#### [EXERCISE OBJECTIVE]
Every line below that has "changes" in it should be copied.

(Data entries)
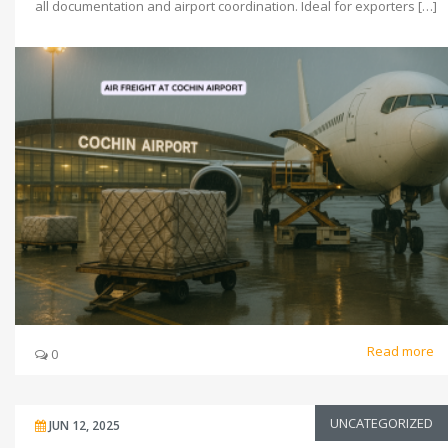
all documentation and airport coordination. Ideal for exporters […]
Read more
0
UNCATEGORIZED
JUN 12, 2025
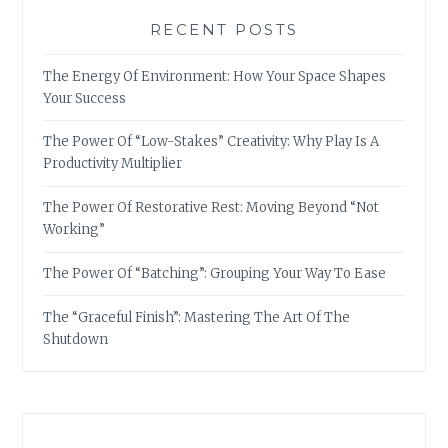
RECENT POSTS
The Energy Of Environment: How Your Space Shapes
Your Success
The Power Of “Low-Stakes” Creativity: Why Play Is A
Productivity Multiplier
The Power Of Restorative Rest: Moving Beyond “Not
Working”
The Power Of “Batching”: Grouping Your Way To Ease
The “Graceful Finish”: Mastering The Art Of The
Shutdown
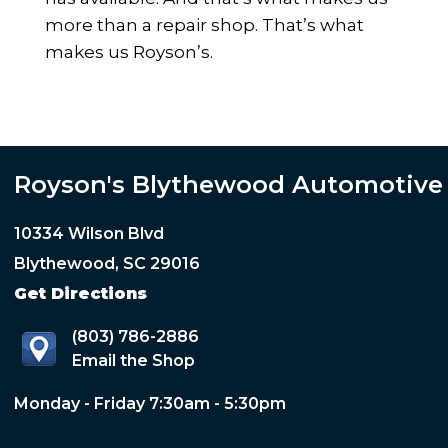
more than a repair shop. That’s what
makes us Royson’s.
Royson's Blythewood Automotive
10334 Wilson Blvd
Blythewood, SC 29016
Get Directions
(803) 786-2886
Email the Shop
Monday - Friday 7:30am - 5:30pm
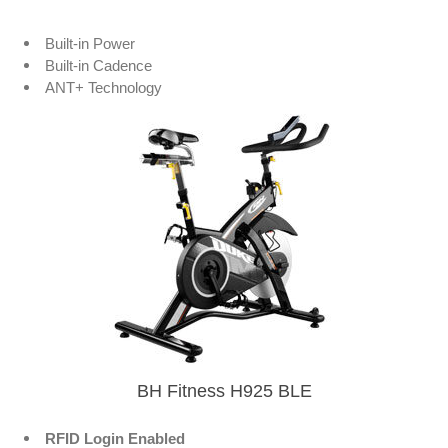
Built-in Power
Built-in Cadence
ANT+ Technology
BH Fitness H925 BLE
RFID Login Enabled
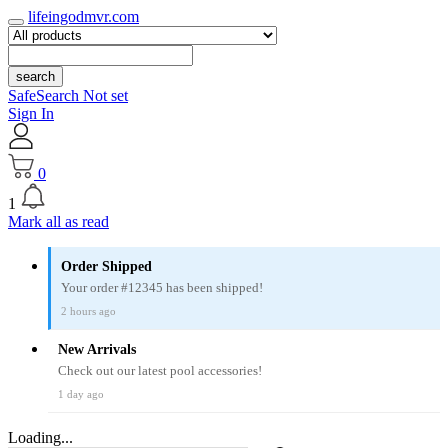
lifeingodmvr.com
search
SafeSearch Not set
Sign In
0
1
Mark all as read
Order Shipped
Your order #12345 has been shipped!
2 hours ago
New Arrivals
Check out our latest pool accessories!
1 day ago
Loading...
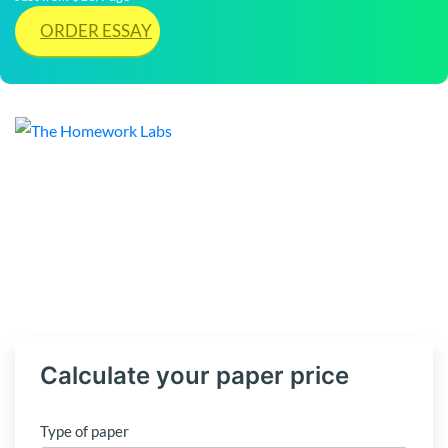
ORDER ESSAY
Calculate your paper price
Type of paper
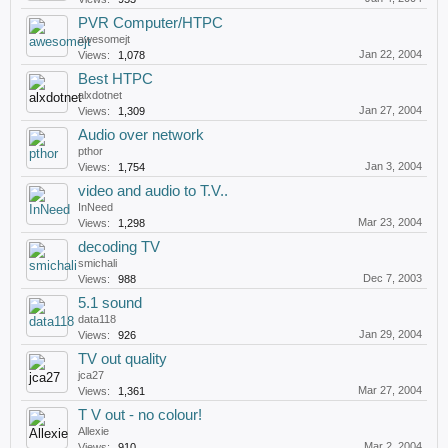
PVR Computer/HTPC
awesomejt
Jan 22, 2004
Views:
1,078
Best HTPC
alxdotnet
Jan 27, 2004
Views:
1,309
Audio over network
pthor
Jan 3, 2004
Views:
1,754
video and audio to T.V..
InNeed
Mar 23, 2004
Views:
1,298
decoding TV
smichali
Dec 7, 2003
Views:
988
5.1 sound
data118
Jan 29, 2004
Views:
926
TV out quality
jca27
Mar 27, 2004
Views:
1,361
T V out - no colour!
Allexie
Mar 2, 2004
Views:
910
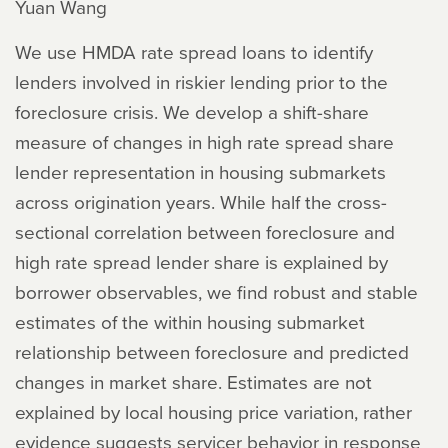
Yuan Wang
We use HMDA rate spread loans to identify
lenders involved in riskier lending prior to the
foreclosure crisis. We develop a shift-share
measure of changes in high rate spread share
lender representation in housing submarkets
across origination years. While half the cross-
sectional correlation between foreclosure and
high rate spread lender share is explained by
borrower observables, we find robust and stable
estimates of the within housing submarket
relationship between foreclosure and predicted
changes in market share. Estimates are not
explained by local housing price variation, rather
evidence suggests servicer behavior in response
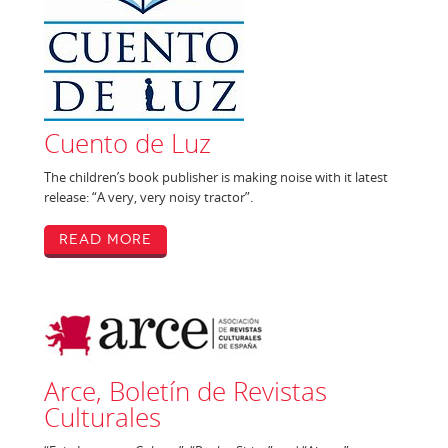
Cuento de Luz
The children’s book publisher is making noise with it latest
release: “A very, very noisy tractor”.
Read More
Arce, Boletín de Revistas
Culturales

#### [WRITTEN RESPONSE]
measure of changes in high rate spread share
changes in market share. Estimates are not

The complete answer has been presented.